And home, Kohima, is where it all began, as a child with a toy guitar. “I must’ve been 3 years old,” recalls Senti known as Aien to family. “I would sit myself down with that plastic guitar strumming it and singing gibberish for hours.” Her parents bought her big brother a real guitar and as he picked up stuff from his friends he would teach it to her, simple songs like “Country Road”, “Sunday Morning” etc.  After that it was the yearly singing competitions at Little Flower School. Senti recalls those days. “I would sit with the guitar for hours singing by myself with our pet cat Lesika as my die-hard fan listening intently every second of it. It was a magical time!”   

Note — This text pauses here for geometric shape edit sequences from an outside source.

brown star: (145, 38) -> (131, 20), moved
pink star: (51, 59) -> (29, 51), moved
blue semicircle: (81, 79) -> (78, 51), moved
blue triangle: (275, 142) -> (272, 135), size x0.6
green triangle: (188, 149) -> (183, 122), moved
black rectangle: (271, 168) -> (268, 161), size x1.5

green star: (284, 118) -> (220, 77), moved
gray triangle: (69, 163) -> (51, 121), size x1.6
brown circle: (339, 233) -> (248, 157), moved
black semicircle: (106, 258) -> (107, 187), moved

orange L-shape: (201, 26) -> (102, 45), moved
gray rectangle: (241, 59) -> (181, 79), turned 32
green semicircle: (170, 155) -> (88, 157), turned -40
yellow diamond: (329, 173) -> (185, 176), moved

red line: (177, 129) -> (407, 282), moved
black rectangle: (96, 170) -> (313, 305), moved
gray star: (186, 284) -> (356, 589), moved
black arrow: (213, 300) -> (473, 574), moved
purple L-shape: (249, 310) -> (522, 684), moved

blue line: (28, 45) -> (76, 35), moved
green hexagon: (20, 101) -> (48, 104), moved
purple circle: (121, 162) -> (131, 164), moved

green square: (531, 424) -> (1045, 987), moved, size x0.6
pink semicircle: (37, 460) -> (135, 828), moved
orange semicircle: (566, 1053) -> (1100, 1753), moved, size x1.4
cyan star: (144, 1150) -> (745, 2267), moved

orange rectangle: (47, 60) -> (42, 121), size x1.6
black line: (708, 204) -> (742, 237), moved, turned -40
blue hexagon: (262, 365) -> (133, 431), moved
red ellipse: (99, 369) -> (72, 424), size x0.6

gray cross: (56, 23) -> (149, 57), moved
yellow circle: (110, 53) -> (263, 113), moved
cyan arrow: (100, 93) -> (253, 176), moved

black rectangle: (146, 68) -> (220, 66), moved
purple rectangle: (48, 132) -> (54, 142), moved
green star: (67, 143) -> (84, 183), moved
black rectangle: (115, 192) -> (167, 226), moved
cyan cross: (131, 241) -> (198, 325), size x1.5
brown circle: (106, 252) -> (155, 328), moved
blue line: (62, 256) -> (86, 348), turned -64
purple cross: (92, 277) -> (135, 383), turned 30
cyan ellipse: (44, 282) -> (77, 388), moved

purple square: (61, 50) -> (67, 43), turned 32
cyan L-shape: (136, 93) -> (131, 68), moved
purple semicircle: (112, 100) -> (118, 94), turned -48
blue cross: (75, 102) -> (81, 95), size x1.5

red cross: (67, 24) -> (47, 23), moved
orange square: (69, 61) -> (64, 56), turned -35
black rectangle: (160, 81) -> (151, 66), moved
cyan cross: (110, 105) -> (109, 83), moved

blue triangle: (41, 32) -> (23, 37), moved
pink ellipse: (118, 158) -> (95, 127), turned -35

It was in her college days in Bombay when Senti got introduced to different genres of singing styles. “That was an exciting time for me. I started singing jazz standards in particular. It was during that time that Louis Banks ‘discovered’ me as he put it then, and I was on my way to singing jingles for tv, radio and film.” After passing out of 12th from Sophia’s by receiving a gold medal no less, from the Maharashtra Board, Senti stayed on in Bombay, enrolling in a bachelors’ and then a masters’ course in Philosophy and sharing time between studies and singing at 4D studio in Century plaza. “I must have sung hundreds of jingles but I believe this was one of the important educational moments of my life musically,” she testifies. “I would be around some wonderful musicians every single day, from Louis himself to Roy Venkataraman and Karl Peters in particular among many others and sound engineers Rajiv Kenkre and Nakul Kamte. We would have endless discussions and conversations about music, philosophy and whatever else.  I dug being around them and to be treated as their little sister as we worked away in the studio everyday.” Senti reckons all this “prepared” her for life in the East village, New York City where she now lives. “I have rapturous moments listening to music here, and just being exposed to the sheer artistry and vision of the musicians I choose to hear,” she declares. “I am still discovering and exploring the rich environment that these inspiring musicians create. I’ve found myself in the company of musicians I look up to and respect and for this, I am very grateful. It’s when I got here that I really began to understand what it means to be sincere and truly dedicated to whatever art form you choose,” she says. And family & ethnomusicology studies at NYU “fit right in” somehow. “No doubt physically there is some ripping and running around at times,” she admits, “but it’s all good, couldn’t be a more perfect time.” 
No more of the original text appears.